Then & Now | Tinsae Teklu

Tinsae upon entrance to the BCI Program in 2008 and Tinsae at the BCI Academy in 2012.

Tinsae upon entrance to the BCI Program in 2008 and Tinsae at the BCI Academy in 2012.

When thinking of your own life, do you sometimes like to look back to see where you were compared to where you are now? Well, at Blessing the Children (BCI) we love to do that with our program children. It is a great way to see the impact that the sponsorship program has had on a child’s life.

Cute doesn’t even begin to describe Tinsae at age 2 when he was first added to the BCI program. Five years ago, Blessing the Children met Tinsae and looked into his big, beautiful eyes and fell in love.

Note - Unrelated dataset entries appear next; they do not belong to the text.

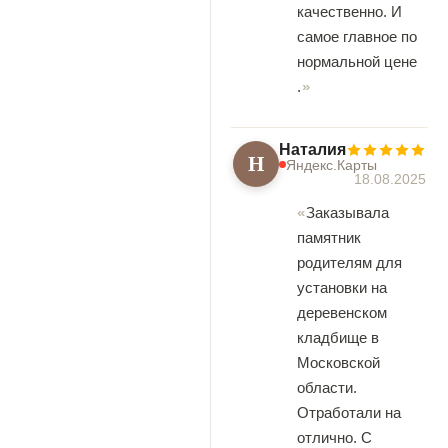
качественно. И
самое главное по
нормальной цене
.
Наталия
Н
Яндекс.Карты
18.08.2025
Заказывала
памятник
родителям для
установки на
деревенском
кладбище в
Московской
области.
Отработали на
отлично. С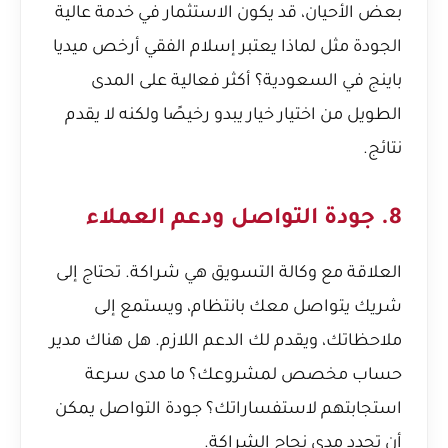
بعض الأحيان، قد يكون الاستثمار في خدمة عالية
الجودة مثل
لماذا يعتبر إسلام الفقي أرخص ميديا
باينج في السعودية؟
أكثر فعالية على المدى
الطويل من اختيار خيار يبدو رخيصًا ولكنه لا يقدم
نتائج.
8. جودة التواصل ودعم العملاء
العلاقة مع وكالة التسويق هي شراكة. تحتاج إلى
شريك يتواصل معك بانتظام، ويستمع إلى
ملاحظاتك، ويقدم لك الدعم اللازم. هل هناك مدير
حساب مخصص لمشروعك؟ ما مدى سرعة
استجابتهم لاستفساراتك؟ جودة التواصل يمكن
أن تحدد مدى نجاح الشراكة.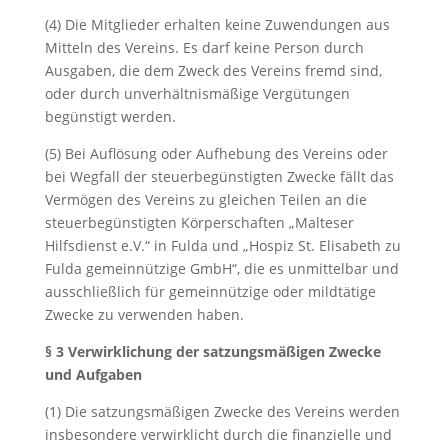
(4) Die Mitglieder erhalten keine Zuwendungen aus
Mitteln des Vereins. Es darf keine Person durch
Ausgaben, die dem Zweck des Vereins fremd sind,
oder durch unverhältnismäßige Vergütungen
begünstigt werden.
(5) Bei Auflösung oder Aufhebung des Vereins oder
bei Wegfall der steuerbegünstigten Zwecke fällt das
Vermögen des Vereins zu gleichen Teilen an die
steuerbegünstigten Körperschaften „Malteser
Hilfsdienst e.V.“ in Fulda und „Hospiz St. Elisabeth zu
Fulda gemeinnützige GmbH“, die es unmittelbar und
ausschließlich für gemeinnützige oder mildtätige
Zwecke zu verwenden haben.
§ 3 Verwirklichung der satzungsmäßigen Zwecke
und Aufgaben
(1) Die satzungsmäßigen Zwecke des Vereins werden
insbesondere verwirklicht durch die finanzielle und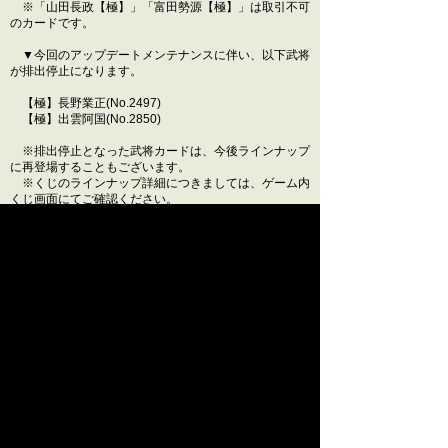
※「山田長政【極】」「富田勢源【極】」は取引不可
のカードです。
▼今回のアップデートメンテナンスに伴い、以下武将
が排出停止になります。
【極】長野業正(No.2497)
【極】出雲阿国(No.2850)
※排出停止となった武将カードは、今後ラインナップ
に再登場することもございます。
※くじのラインナップ詳細につきましては、ゲーム内
くじ画面にてご確認ください。
◆日時
3月3日(火)14:00 ～ 17:00(予定)
※メンテナンスの状況により、終了時刻が変更となる
場合がございます。
今後とも、『戦国IXA』をよろしくお願いいたします。
閉じる
© SQUARE ENIX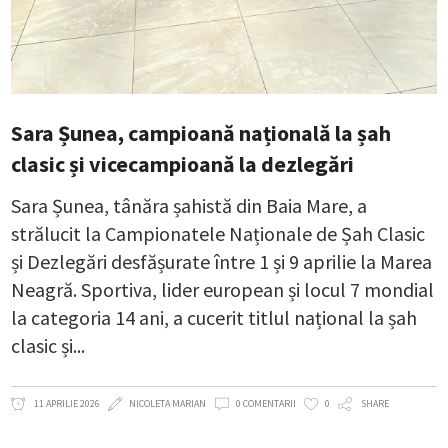
Sara Șunea, campioană națională la șah
clasic și vicecampioană la dezlegări
Sara Șunea, tânăra șahistă din Baia Mare, a
strălucit la Campionatele Naționale de Șah Clasic
și Dezlegări desfășurate între 1 și 9 aprilie la Marea
Neagră. Sportiva, lider european și locul 7 mondial
la categoria 14 ani, a cucerit titlul național la șah
clasic și
11 APRILIE 2026
NICOLETA MARIAN
0 COMENTARII
0
SHARE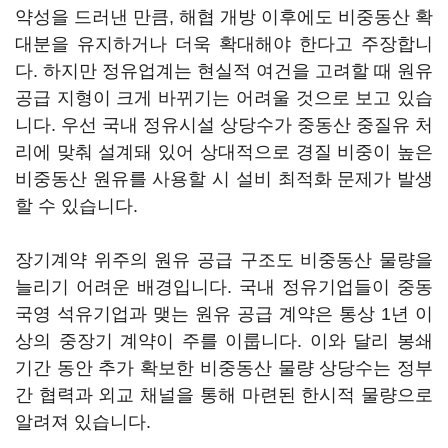
약성을 드러낸 만큼, 해협 개방 이후에도 비중동산 확
대분을 유지하거나 더욱 확대해야 한다고 주장합니
다. 하지만 정유업계는 현실적 여건을 고려할 때 원유
공급 지형이 크게 바뀌기는 어려울 것으로 보고 있습
니다. 우선 국내 정유시설 상당수가 중동산 중질유 처
리에 맞춰 설계돼 있어 상대적으로 경질 비중이 높은
비중동산 원유를 사용할 시 설비 최적화 문제가 발생
할 수 있습니다.
장기계약 위주의 원유 공급 구조도 비중동산 물량을
늘리기 어려운 배경입니다. 국내 정유기업들이 중동
국영 석유기업과 맺는 원유 공급 계약은 통상 1년 이
상의 중장기 계약이 주를 이룹니다. 이와 달리 봉쇄
기간 동안 추가 확보한 비중동산 물량 상당수는 정부
간 협력과 외교 채널을 통해 마련된 한시적 물량으로
알려져 있습니다.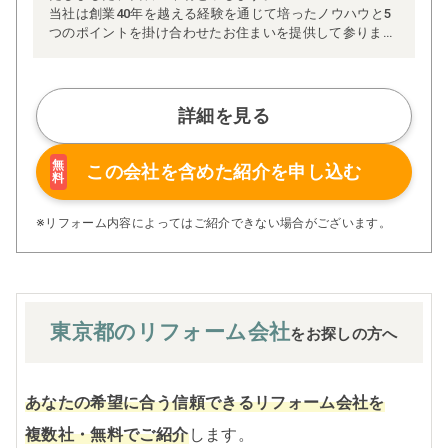
当社は創業40年を越える経験を通じて培ったノウハウと5
つのポイントを掛け合わせたお住まいを提供して参りま
す。
1)デザイン性、耐久性とメンテナンス性に優れたお住まい
をご提供いたします。
詳細を見る
2)施工の無駄を無くし、仕入れの工夫をする事で良いもの
をリーズナブルな価格でご提供いたします。
3)ご家族の安全を確保する為、最高レベルの耐震性能を備
無
この会社を含めた
紹介を申し込む
料
えたお住まいをご提供いたします。
4)一年を通じて快適な生活を送ることが出来る、高い断熱
性をお約束いたします。
※リフォーム内容によってはご紹介できない場合がございます。
5)風水を取り入れ、住む人の自気タイプによって最適な寝
室の位置、頭の向き、お部屋のレイアウトをご提案いたし
ます。
東京都の
リフォーム会社
をお探しの方へ
あなたの希望に合う信頼できるリフォーム会社を
複数社・無料でご紹介
します。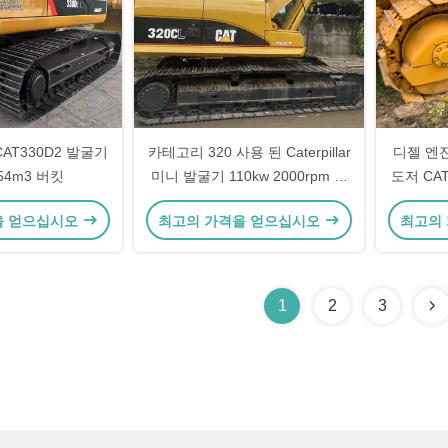
CAT330D2 발굴기
카테고리 320 사용 된 Caterpillar
디젤 엔진 
.54m3 버킷
미니 발굴기 110kw 2000rpm 발
도저 CAT
굴 장비
을 얻으십시오
최고의 가격을 얻으십시오
최고의
1
2
3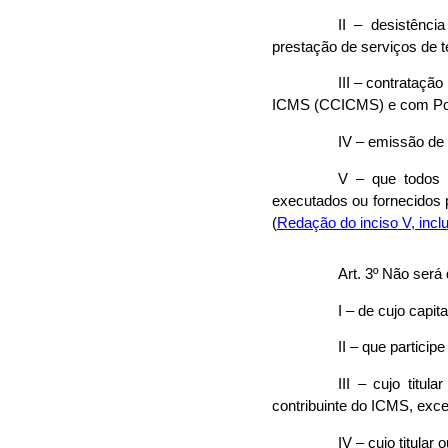
II – desistênci
prestação de serviços de t
III – contrataçã
ICMS (CCICMS) e com Pon
IV – emissão de 
V – que todos 
executados ou fornecidos 
(
Redação do inciso V, inclu
Art. 3º Não será
I – de cujo capita
II – que particip
III – cujo titu
contribuinte do ICMS, exce
IV – cujo titular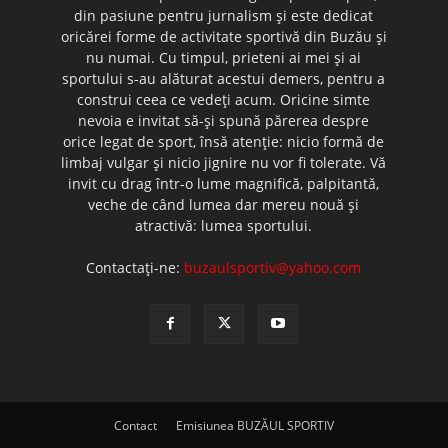
din pasiune pentru jurnalism şi este dedicat
oricărei forme de activitate sportivă din Buzău şi
nu numai. Cu timpul, prieteni ai mei şi ai
sportului s-au alăturat acestui demers, pentru a
construi ceea ce vedeţi acum. Oricine simte
nevoia e invitat să-şi spună părerea despre
orice legat de sport, însă atenţie: nicio formă de
limbaj vulgar şi nicio jignire nu vor fi tolerate. Vă
invit cu drag într-o lume magnifică, palpitantă,
veche de când lumea dar mereu nouă şi
atractivă: lumea sportului.
Contactați-ne:
buzaulsportiv@yahoo.com
Contact
Emisiunea BUZĂUL SPORTIV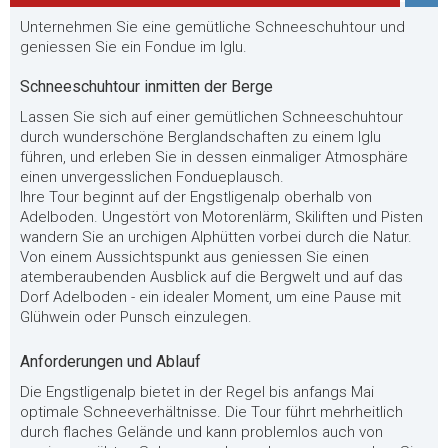
Unternehmen Sie eine gemütliche Schneeschuhtour und
geniessen Sie ein Fondue im Iglu.
Schneeschuhtour inmitten der Berge
Lassen Sie sich auf einer gemütlichen Schneeschuhtour
durch wunderschöne Berglandschaften zu einem Iglu
führen, und erleben Sie in dessen einmaliger Atmosphäre
einen unvergesslichen Fondueplausch.
Ihre Tour beginnt auf der Engstligenalp oberhalb von
Adelboden. Ungestört von Motorenlärm, Skiliften und Pisten
wandern Sie an urchigen Alphütten vorbei durch die Natur.
Von einem Aussichtspunkt aus geniessen Sie einen
atemberaubenden Ausblick auf die Bergwelt und auf das
Dorf Adelboden - ein idealer Moment, um eine Pause mit
Glühwein oder Punsch einzulegen.
Anforderungen und Ablauf
Die Engstligenalp bietet in der Regel bis anfangs Mai
optimale Schneeverhältnisse. Die Tour führt mehrheitlich
durch flaches Gelände und kann problemlos auch von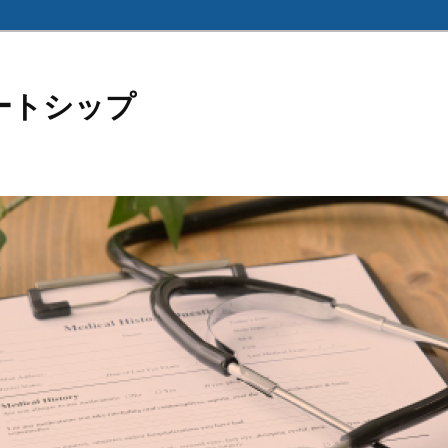
ートシップ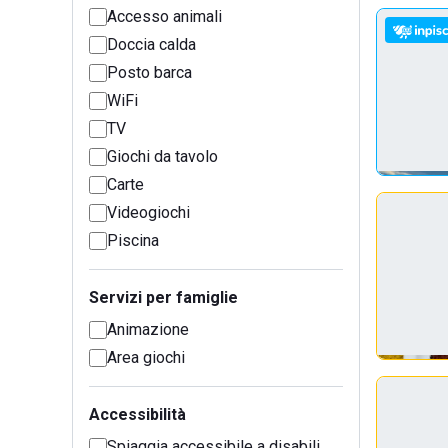
Accesso animali
Doccia calda
Posto barca
WiFi
TV
Giochi da tavolo
Carte
Videogiochi
Piscina
Servizi per famiglie
Animazione
Area giochi
Accessibilità
Spiaggia accessibile a disabili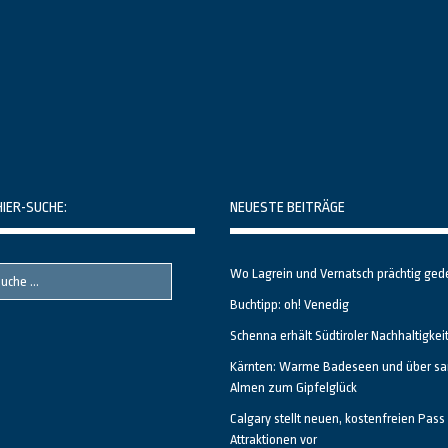
HIER-SUCHE:
NEUESTE BEITRÄGE
Wo Lagrein und Vernatsch prächtig ged
Buchtipp: oh! Venedig
Schenna erhält Südtiroler Nachhaltigkei
Kärnten: Warme Badeseen und über sa
Almen zum Gipfelglück
Calgary stellt neuen, kostenfreien Pass 
Attraktionen vor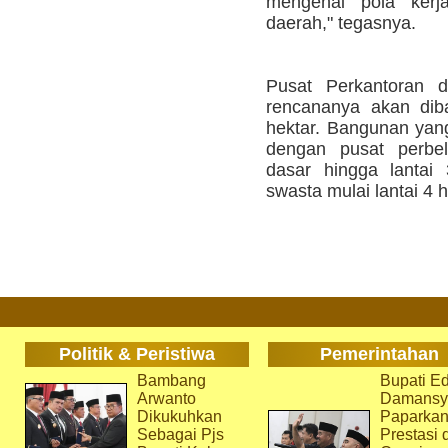
mengenai pola kerj
daerah," tegasnya.
Pusat Perkantoran d
rencananya akan dib
hektar. Bangunan yang t
dengan pusat perbel
dasar hingga lantai
swasta mulai lantai 4 h
Politik & Peristiwa
Pemerintahan
Bambang
Bupati Ed
Arwanto
Damansy
Dikukuhkan
Paparka
Sebagai Pjs
Prestasi 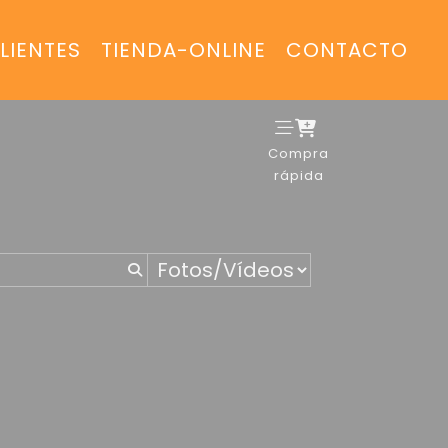
LIENTES
TIENDA-ONLINE
CONTACTO
Compra
rápida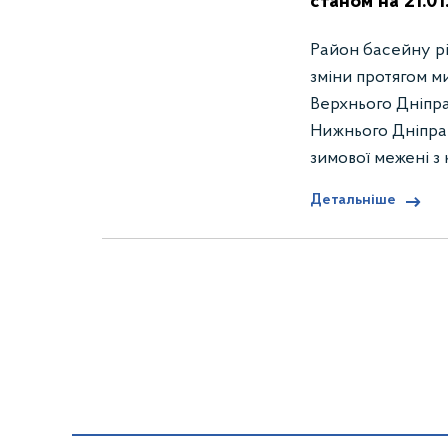
станом на 21.0
Район басейну річ
зміни протягом м
Верхнього Дніпр
Нижнього Дніпра 
зимової межені з 
Детальніше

Now those big, beautiful eyes look back at all that has happened to him in the past 5 years and he is so happy, grateful, and loves BCI for caring for him.

When Tinsae was 2 months old his mother dropped him off with her mother and step-father. She left and hasn’t been heard from since. It is assumed that both of Tinsae’s parents are deceased. He has an older sister that is in her late 20’s but she is mentally impaired so she is unable to care for Tinsae.

For the next 4 1/2 years Tinsae lived with his grandmother and her husband. They cared for him as best they could but they were both very elderly and very sick. Also, there were four other children living in the house so providing for the children was hard on only their retirement income. Tinsae very often went to bed hungry.
When I first met Tinsae three years ago, he was very rambunctious, stubborn, and a troublemaker. He hadn’t been taught how to behave properly and he was always getting into trouble. I remember thinking that Tinsae was so cute with his big eyes that set him apart from other kids but he was such a trouble maker.

But due to changes in his home life, Tinsae is a completely different child. He is well-behaved and polite and considerate. About 1 1/2 years ago, Tinsae’s grandmother passed away and his step-grandfather left Ethiopia to go live with his children. Tinsae’s aunt and uncle stepped up and not only took Tinsae in but they also took in the other four children that lived with the grandparents and another extended relative.

A lot of times in Ethiopia, when children are taken in by extended family members they are treated as the house servant. They are typically required to get up early and work until late in the evening preparing meals, cleaning, taking care of babies, and washing clothes. Fortunately, Tinsae does not have this fate. His aunt and uncle treat him as their own child. When you walk into the house there are family pictures everywhere and they all include Tinsae in them.

Tinsae says that he loves being a part of the BCI program because he loves going to school at BCI Academy. He has heard about government schools and he feels happy that he gets to go to a better school. Tinsae is an eager learner. He always wants to answer the teacher’s questions and he is eager to learn new material.
Tinsae is a happy, well behaved, well nourished, thriving child. Due to the help from BCI (breakfast feeding program and monthly food distribution) Tinsae is doing great physically. He also has free healthcare from the BCI program so he is rarely sick and he gets a vitamin every day at school.

It is encouraging to see how much of an impact BCI has had on Tinsae’s life. BCI is happy to be a part of Tinsae’s life and to see him grow into a strong young man. We eagerly look forward to seeing what God has in store for Tinsae.